Meg Scott Phipps is an American former politician who served as the Commissioner of Agriculture for the state of North Carolina from 2001 to 2003.

Early life
From Mebane, North Carolina, she is the daughter of former North Carolina governor Bob Scott and Jessie Rae Scott, as well as the granddaughter of former U.S. Senator and North Carolina Governor W. Kerr Scott.  Phipps is a 1978 graduate of Wake Forest University and a 1981 graduate of the Norman Adrian Wiggins School of Law at Campbell University.

Career
A Democrat, she was elected to the position of Agriculture Commissioner in November 2000. Controversy erupted less than a month into her term when she selected a new midway vendor for the North Carolina State Fair, replacing a longtime vendor, who immediately filed suit against the state.

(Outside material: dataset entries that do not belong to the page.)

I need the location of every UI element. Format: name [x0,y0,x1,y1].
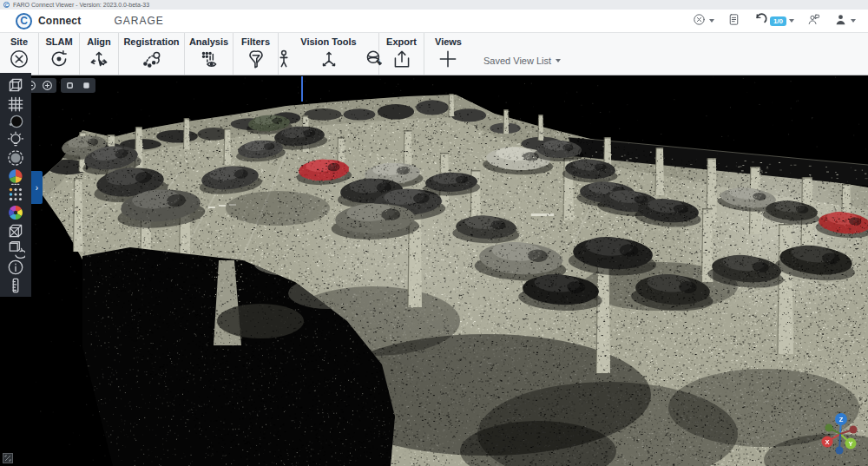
chevron-down-icon [851,19,856,23]
project-tab[interactable]: GARAGE [114,15,163,27]
filter-funnel-icon [245,48,267,74]
registration-button[interactable] [139,49,165,73]
gizmo-axis-label: Z [839,416,844,423]
chevron-down-icon [556,59,561,62]
toolbar-group-icons [196,47,222,75]
export-up-icon [391,48,413,74]
ruler-icon[interactable] [3,276,29,294]
toolbar-group-label: Export [386,36,417,47]
document-icon [727,12,741,30]
account-menu[interactable] [833,12,856,30]
zoom-in-icon[interactable] [42,80,53,91]
toolbar-group-icons: Saved View List [435,47,561,75]
scan-visibility-menu[interactable] [692,12,714,30]
toolbar-group-align: Align [80,33,119,75]
toolbar-group-icons [139,47,165,75]
vision-person-icon [273,48,295,74]
app-window: C FARO Connect Viewer - Version: 2023.0.… [0,0,868,466]
palette-dots-icon[interactable] [3,185,29,203]
viewport: ZXY [0,76,868,466]
point-cloud-canvas[interactable] [0,76,868,466]
toolbar-group-label: Analysis [189,36,228,47]
gizmo-axis--y[interactable] [825,424,833,432]
undo-icon [753,12,768,30]
gizmo-axis-label: X [825,438,829,446]
chevron-down-icon [709,19,714,23]
rotate-cube-icon[interactable] [3,240,29,258]
toolbar-group-icons [243,47,269,75]
toolbar-group-icons [86,47,112,75]
viewport-control-group [61,78,95,93]
sidebar-flyout-tab[interactable]: › [31,171,43,204]
navigation-gizmo[interactable]: ZXY [819,408,865,462]
title-bar: C FARO Connect Viewer - Version: 2023.0.… [0,0,868,10]
analysis-button[interactable] [196,49,222,73]
brand-name: Connect [38,15,81,27]
align-button[interactable] [86,49,112,73]
toolbar-group-export: Export [379,33,424,75]
toolbar-group-slam: SLAM [39,33,80,75]
toolbar-group-vision-tools: Vision Tools6 [279,33,379,75]
vision-move-icon [318,48,340,74]
person-icon [833,12,848,30]
menu-bar: C Connect GARAGE 1/0 [0,10,868,33]
saved-view-list-label: Saved View List [483,56,551,66]
person-chat-icon [806,12,821,30]
lighting-bulb-icon[interactable] [3,130,29,148]
solid-view-icon[interactable] [81,80,92,91]
toolbar-group-analysis: Analysis [185,33,233,75]
registration-dots-icon [141,48,163,74]
toolbar-group-label: Registration [123,36,179,47]
views-row: Saved View List [435,49,561,73]
info-icon[interactable] [3,258,29,276]
report-button[interactable] [727,12,741,30]
toolbar-group-views: ViewsSaved View List [424,33,867,75]
gizmo-axis--z[interactable] [836,447,844,455]
restore-view-icon[interactable] [3,453,13,463]
ortho-view-icon[interactable] [64,80,76,91]
filters-button[interactable] [243,49,269,73]
menu-right-icons: 1/0 [692,12,868,30]
colorize-pie-icon[interactable] [3,167,29,185]
gizmo-axis--x[interactable] [850,426,858,434]
toolbar-group-icons [6,47,32,75]
align-move-icon [88,48,110,74]
vision-move-button[interactable] [316,49,342,73]
main-toolbar: SiteSLAMAlignRegistrationAnalysisFilters… [0,33,868,75]
window-title: FARO Connect Viewer - Version: 2023.0.0-… [13,2,149,8]
toolbar-group-site: Site [0,33,39,75]
gizmo-axis-label: Y [848,440,852,448]
circle-x-icon [692,12,707,30]
slam-loop-icon [48,48,70,74]
textured-cube-icon[interactable] [3,221,29,240]
point-color-icon[interactable] [3,112,29,130]
grid-icon[interactable] [3,94,29,112]
vision-marker-button[interactable] [271,49,297,73]
toolbar-group-label: Filters [241,36,270,47]
toolbar-group-label: Site [10,36,28,47]
toolbar-group-registration: Registration [119,33,185,75]
toolbar-group-label: Views [435,36,462,47]
app-icon: C [3,2,10,8]
circle-x-large-icon [8,48,30,74]
render-settings-sidebar [0,73,31,297]
toolbar-group-label: SLAM [45,36,72,47]
slam-button[interactable] [46,49,72,73]
saved-view-list-dropdown[interactable]: Saved View List [483,56,561,66]
add-view-button[interactable] [435,49,461,73]
site-close-button[interactable] [6,49,32,73]
plus-icon [437,48,459,74]
undo-count-badge: 1/0 [770,16,786,26]
ambient-circle-icon[interactable] [3,148,29,167]
color-wheel-icon[interactable] [3,203,29,221]
chevron-down-icon [789,19,794,23]
feedback-button[interactable] [806,12,821,30]
toolbar-group-label: Align [87,36,111,47]
export-button[interactable] [389,49,415,73]
connect-logo-icon: C [16,13,32,30]
toolbar-group-label: Vision Tools [300,36,356,47]
perspective-cube-icon[interactable] [3,75,29,94]
analysis-eye-icon [198,48,220,74]
toolbar-group-icons [389,47,415,75]
undo-menu[interactable]: 1/0 [753,12,794,30]
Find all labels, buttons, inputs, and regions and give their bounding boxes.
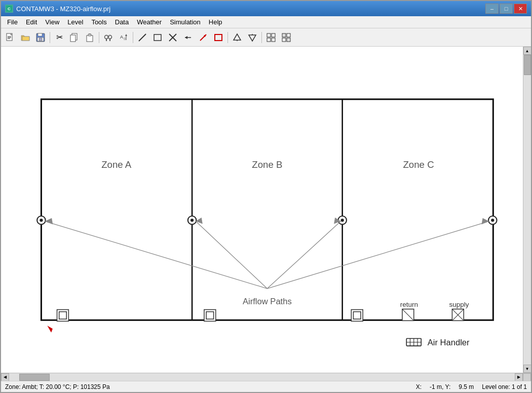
menu-bar: File Edit View Level Tools Data Weather … <box>1 16 531 28</box>
svg-rect-73 <box>206 312 214 319</box>
minimize-button[interactable]: – <box>485 4 499 14</box>
svg-text:Airflow Paths: Airflow Paths <box>243 297 292 306</box>
scroll-track-horizontal <box>9 373 515 381</box>
red-arrow-button[interactable] <box>196 30 210 45</box>
separator-2 <box>99 32 99 43</box>
maximize-button[interactable]: □ <box>500 4 513 14</box>
main-area: Zone A Zone B Zone C <box>1 47 531 373</box>
vertical-scrollbar: ▲ ▼ <box>523 47 531 373</box>
status-coordinates: X: -1 m, Y: 9.5 m Level one: 1 of 1 <box>416 383 527 390</box>
app-icon: C <box>5 5 13 13</box>
arrow-left-button[interactable] <box>181 30 195 45</box>
red-box-button[interactable] <box>211 30 225 45</box>
svg-rect-14 <box>87 35 93 42</box>
scroll-thumb-horizontal[interactable] <box>19 374 50 381</box>
svg-rect-16 <box>89 33 91 34</box>
svg-rect-27 <box>154 34 161 41</box>
svg-text:Zone A: Zone A <box>101 159 132 170</box>
svg-rect-13 <box>70 35 75 42</box>
menu-help[interactable]: Help <box>205 17 226 27</box>
scroll-right-button[interactable]: ▶ <box>515 373 523 381</box>
svg-marker-37 <box>249 35 256 41</box>
svg-text:supply: supply <box>449 301 469 308</box>
separator-4 <box>227 32 228 43</box>
menu-tools[interactable]: Tools <box>87 17 110 27</box>
menu-data[interactable]: Data <box>111 17 133 27</box>
svg-rect-45 <box>282 38 286 42</box>
window-controls: – □ ✕ <box>485 4 527 14</box>
menu-weather[interactable]: Weather <box>133 17 166 27</box>
svg-rect-71 <box>59 312 67 319</box>
svg-rect-7 <box>22 37 29 41</box>
line-tool-button[interactable] <box>135 30 149 45</box>
svg-rect-41 <box>267 38 271 42</box>
svg-text:Zone C: Zone C <box>403 159 434 170</box>
bottom-area: ◀ ▶ Zone: Ambt; T: 20.00 °C; P: 101325 P… <box>1 373 531 392</box>
menu-view[interactable]: View <box>41 17 63 27</box>
menu-level[interactable]: Level <box>63 17 87 27</box>
menu-simulation[interactable]: Simulation <box>166 17 205 27</box>
new-button[interactable] <box>3 30 17 45</box>
svg-rect-44 <box>287 33 290 37</box>
svg-rect-11 <box>39 38 42 41</box>
svg-text:return: return <box>400 301 418 308</box>
canvas-svg: Zone A Zone B Zone C <box>1 47 523 373</box>
rect-tool-button[interactable] <box>150 30 165 45</box>
grid1-button[interactable] <box>264 30 278 45</box>
title-bar: C CONTAMW3 - MZ320-airflow.prj – □ ✕ <box>1 1 531 16</box>
scroll-track-vertical <box>523 55 531 365</box>
svg-rect-75 <box>353 312 361 319</box>
move-up-button[interactable] <box>230 30 244 45</box>
save-button[interactable] <box>33 30 48 45</box>
scroll-left-button[interactable]: ◀ <box>1 373 9 381</box>
status-y-value: 9.5 m <box>459 383 474 390</box>
diagonal-tool-button[interactable] <box>166 30 180 45</box>
svg-text:Air Handler: Air Handler <box>428 338 470 347</box>
scroll-up-button[interactable]: ▲ <box>523 47 531 55</box>
separator-3 <box>133 32 133 43</box>
svg-marker-35 <box>234 34 241 40</box>
status-x-label: X: <box>416 383 422 390</box>
find-button[interactable] <box>101 30 116 45</box>
open-button[interactable] <box>18 30 32 45</box>
scroll-thumb-vertical[interactable] <box>524 55 531 75</box>
horizontal-scrollbar: ◀ ▶ <box>1 373 531 381</box>
scroll-down-button[interactable]: ▼ <box>523 365 531 373</box>
close-button[interactable]: ✕ <box>514 4 527 14</box>
svg-rect-46 <box>287 38 290 42</box>
svg-rect-40 <box>272 33 275 37</box>
svg-point-54 <box>40 219 43 222</box>
canvas-area[interactable]: Zone A Zone B Zone C <box>1 47 523 373</box>
status-zone-info: Zone: Ambt; T: 20.00 °C; P: 101325 Pa <box>5 383 416 390</box>
svg-text:C: C <box>8 7 11 11</box>
scrollbar-corner <box>523 373 531 381</box>
svg-marker-25 <box>125 34 127 36</box>
main-window: C CONTAMW3 - MZ320-airflow.prj – □ ✕ Fil… <box>0 0 532 393</box>
arrange-button[interactable]: A B <box>117 30 131 45</box>
svg-point-60 <box>491 219 494 222</box>
svg-point-58 <box>341 219 344 222</box>
separator-1 <box>50 32 50 43</box>
copy-button[interactable] <box>67 30 82 45</box>
separator-5 <box>261 32 262 43</box>
svg-rect-34 <box>215 34 222 41</box>
status-level: Level one: 1 of 1 <box>482 383 527 390</box>
paste-button[interactable] <box>83 30 97 45</box>
status-xy-value: -1 m, Y: <box>430 383 450 390</box>
cut-button[interactable]: ✂ <box>52 30 66 45</box>
svg-rect-43 <box>282 33 286 37</box>
svg-rect-42 <box>272 38 275 42</box>
menu-edit[interactable]: Edit <box>22 17 41 27</box>
svg-text:Zone B: Zone B <box>252 159 282 170</box>
menu-file[interactable]: File <box>3 17 22 27</box>
svg-line-26 <box>139 34 146 41</box>
svg-text:A: A <box>120 34 123 40</box>
grid2-button[interactable] <box>279 30 293 45</box>
svg-rect-9 <box>38 33 42 36</box>
move-down-button[interactable] <box>245 30 259 45</box>
toolbar: ✂ <box>1 28 531 47</box>
status-bar: Zone: Ambt; T: 20.00 °C; P: 101325 Pa X:… <box>1 381 531 392</box>
svg-text:B: B <box>124 37 126 41</box>
svg-rect-47 <box>41 99 493 320</box>
svg-point-56 <box>191 219 194 222</box>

In May 2001, allegations emerged of inappropriate use of campaign funds from her 2000 campaign.

Resignation and criminal charges
After two campaign aides were indicted and one pleaded guilty to federal fraud and extortion charges, North Carolina Governor Mike Easley asked Phipps to resign her position. On June 6, 2003, she resigned and was replaced by interim commissioner Britt Cobb.

In October 2003, Phipps was tried and found guilty of perjury and obstruction of justice charges; soon afterwards, she pleaded guilty to five of the original 30 federal charges against her, including fraud, conspiracy, and witness tampering. In March 2004, she was sentenced to four years in federal prison and served her sentence at Alderson Federal Prison Camp in West Virginia.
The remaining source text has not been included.